Bing made little profit from his venture, partly because rival private server operators often attacked his servers, the police statement said. The assaults were likely DDOS attacks, in which a large group of malware-infected PCs is directed to contact a target server at once, overwhelming it with requests for information and leaving it paralyzed.
Bing and a technical assistant decided to retaliate and spent 280,000 yuan (US$41,000) to rent 81 servers used specifically for attacking private servers, the statement said. But the assistant’s abilities were “not specialized” and his attacks were ineffective, said the statement.
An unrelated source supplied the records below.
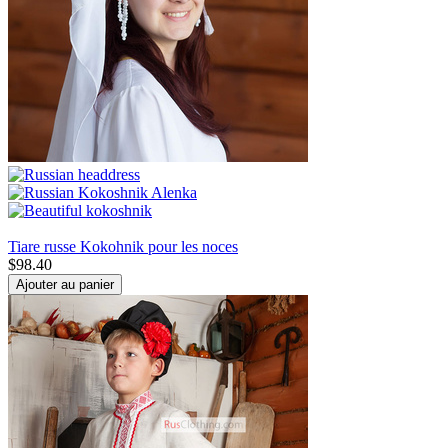
Tiare russe Kokohnik pour les noces
$
98.40
Ajouter au panier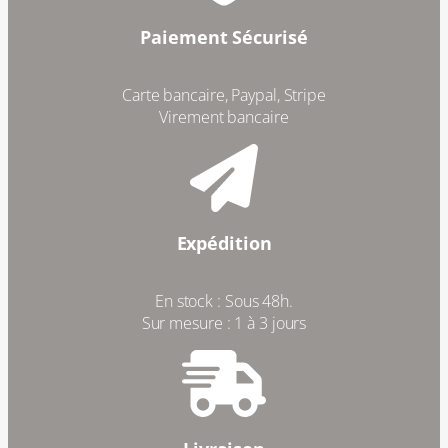
Paiement Sécurisé
Carte bancaire, Paypal, Stripe
Virement bancaire
Expédition
En stock : Sous 48h.
Sur mesure : 1 à 3 jours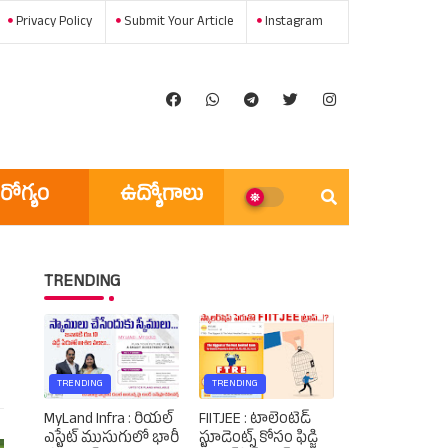
Privacy Policy
Submit Your Article
Instagram
రోగ్యం
ఉద్యోగాలు
అన్ని వార్తలు
TRENDING
TRENDING
TRENDING
MyLand Infra : రియల్
FIITJEE : టాలెంటెడ్‌
ఎస్టేట్ ముసుగులో భారీ
స్టూడెంట్స్‌ కోసం ఫిడ్జి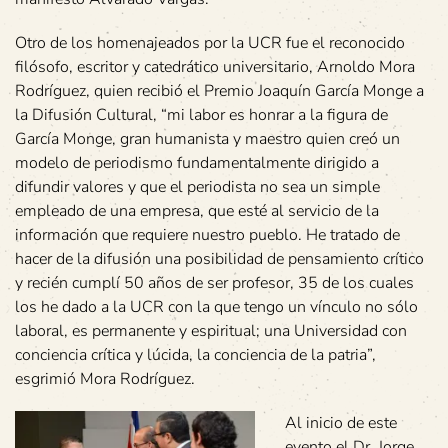
Otro de los homenajeados por la UCR fue el reconocido
filósofo, escritor y catedrático universitario, Arnoldo Mora
Rodríguez, quien recibió el Premio Joaquín García Monge a
la Difusión Cultural, “mi labor es honrar a la figura de
García Monge, gran humanista y maestro quien creó un
modelo de periodismo fundamentalmente dirigido a
difundir valores y que el periodista no sea un simple
empleado de una empresa, que esté al servicio de la
información que requiere nuestro pueblo. He tratado de
hacer de la difusión una posibilidad de pensamiento crítico
y recién cumplí 50 años de ser profesor, 35 de los cuales
los he dado a la UCR con la que tengo un vínculo no sólo
laboral, es permanente y espiritual; una Universidad con
conciencia crítica y lúcida, la conciencia de la patria”,
esgrimió Mora Rodríguez.
Al inicio de este
evento el Dr. Jorge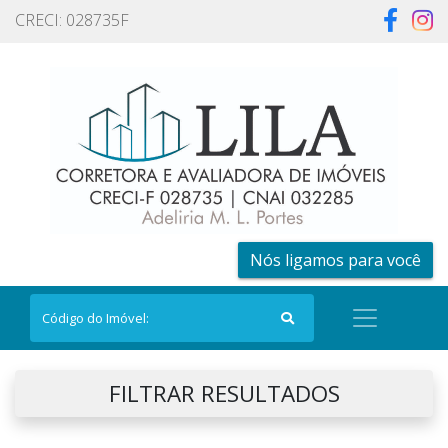
CRECI: 028735F
Nós ligamos para você
FILTRAR RESULTADOS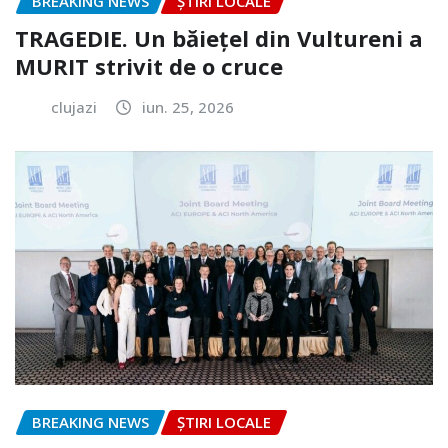
BREAKING NEWS
ȘTIRI LOCALE
TRAGEDIE. Un băiețel din Vultureni a
MURIT strivit de o cruce
clujazi
iun. 25, 2026
BREAKING NEWS
ȘTIRI LOCALE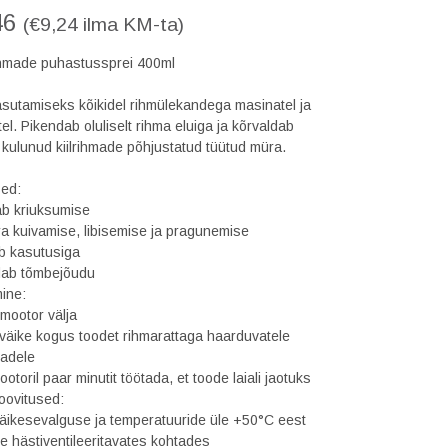
46
(
€
9,24
ilma KM-ta)
rihmade puhastussprei 400ml
sutamiseks kõikidel rihmülekandega masinatel ja
l. Pikendab oluliselt rihma eluiga ja kõrvaldab
 kulunud kiilrihmade põhjustatud tüütud müra.
ed:
b kriuksumise
a kuivamise, libisemise ja pragunemise
b kasutusiga
ab tõmbejõudu
ine:
 mootor välja
väike kogus toodet rihmarattaga haarduvatele
dadele
otoril paar minutit töötada, et toode laiali jaotuks
oovitused:
äikesevalguse ja temperatuuride üle +50°C eest
 hästiventileeritavates kohtades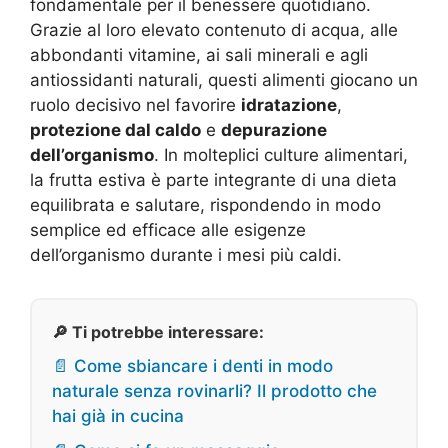
fondamentale per il benessere quotidiano.
Grazie al loro elevato contenuto di acqua, alle
abbondanti vitamine, ai sali minerali e agli
antiossidanti naturali, questi alimenti giocano un
ruolo decisivo nel favorire
idratazione
,
protezione dal caldo
e
depurazione
dell’organismo
. In molteplici culture alimentari,
la frutta estiva è parte integrante di una dieta
equilibrata e salutare, rispondendo in modo
semplice ed efficace alle esigenze
dell’organismo durante i mesi più caldi.
🔎 Ti potrebbe interessare:
📄 Come sbiancare i denti in modo
naturale senza rovinarli? Il prodotto che
hai già in cucina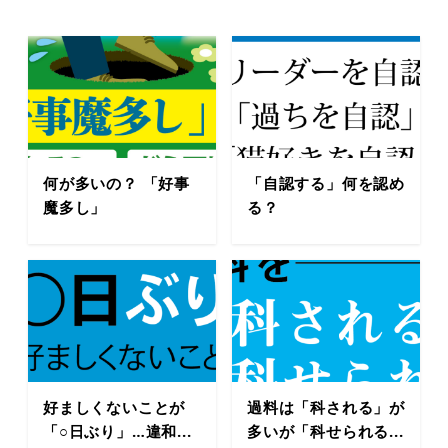
何が多いの？ 「好事
「自認する」何を認め
魔多し」
る？
好ましくないことが
過料は「科される」が
「○日ぶり」…違和...
多いが「科せられる...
The pair then searched online for help and asked a technician in eastern Zhejiang province to design a program that could conduct the attack.
Bing’s assistant booted up the program and it directly attacked DNSPod, a move that would paralyze the DNS servers used by many rival operators of private servers, but would also affect a large number of other Internet companies served by DNSPod, the statement said.
DNSPod’s overwhelmed servers became unable to handle DNS requests and instead forwarded them on to servers operated by major provider China Telecom, where they could not be processed. The unanswered information requests piled up and froze Internet access for hours in parts of six different provinces.
Attacks between illegal game operators and other Internet businesses are fairly common in China, both in and outside of major cities, said a local security researcher. Online mercenaries who own servers or control networks of compromised PCs often sell attack services on private forums or chat clients, he said.
Police action against attackers has been rare, partly because investigators in each region are barred from working in other provinces or towns, the researcher said. That can make tracing suspects difficult if the attacker is in a different part of China than the victim. Police also usually lack the technical skills needed to, for instance, trace the activity of malware-infected PCs, the researcher said.
The four suspects in the DNSPod case were detained in early June, the police statement said, giving no details on the later date of their formal arrest.
An officer at the Foshan police bureau declined to comment, but said a trial would follow the arrests.